WHAT YOU ARE ASKED TO DO
Below are the records; copy exactly the stretch from the line containing "bons exemples. Notre" through the line containing "arrivés à Lac-Mégantic, le", both ends included, and nothing else.

Dataset entries
⁂

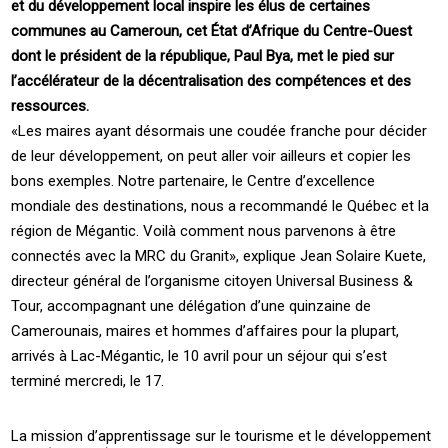
et du développement local inspire les élus de certaines
communes au Cameroun, cet État d’Afrique du Centre-Ouest
dont le président de la république, Paul Bya, met le pied sur
l’accélérateur de la décentralisation des compétences et des
ressources.
«Les maires ayant désormais une coudée franche pour décider
de leur développement, on peut aller voir ailleurs et copier les
bons exemples. Notre partenaire, le Centre d’excellence
mondiale des destinations, nous a recommandé le Québec et la
région de Mégantic. Voilà comment nous parvenons à être
connectés avec la MRC du Granit», explique Jean Solaire Kuete,
directeur général de l’organisme citoyen Universal Business &
Tour, accompagnant une délégation d’une quinzaine de
Camerounais, maires et hommes d’affaires pour la plupart,
arrivés à Lac-Mégantic, le 10 avril pour un séjour qui s’est
terminé mercredi, le 17.
La mission d’apprentissage sur le tourisme et le développement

⁂

SOLUTION TO THE PROBLEM
bons exemples. Notre partenaire, le Centre d’excellence
mondiale des destinations, nous a recommandé le Québec et la
région de Mégantic. Voilà comment nous parvenons à être
connectés avec la MRC du Granit», explique Jean Solaire Kuete,
directeur général de l’organisme citoyen Universal Business &
Tour, accompagnant une délégation d’une quinzaine de
Camerounais, maires et hommes d’affaires pour la plupart,
arrivés à Lac-Mégantic, le 10 avril pour un séjour qui s’est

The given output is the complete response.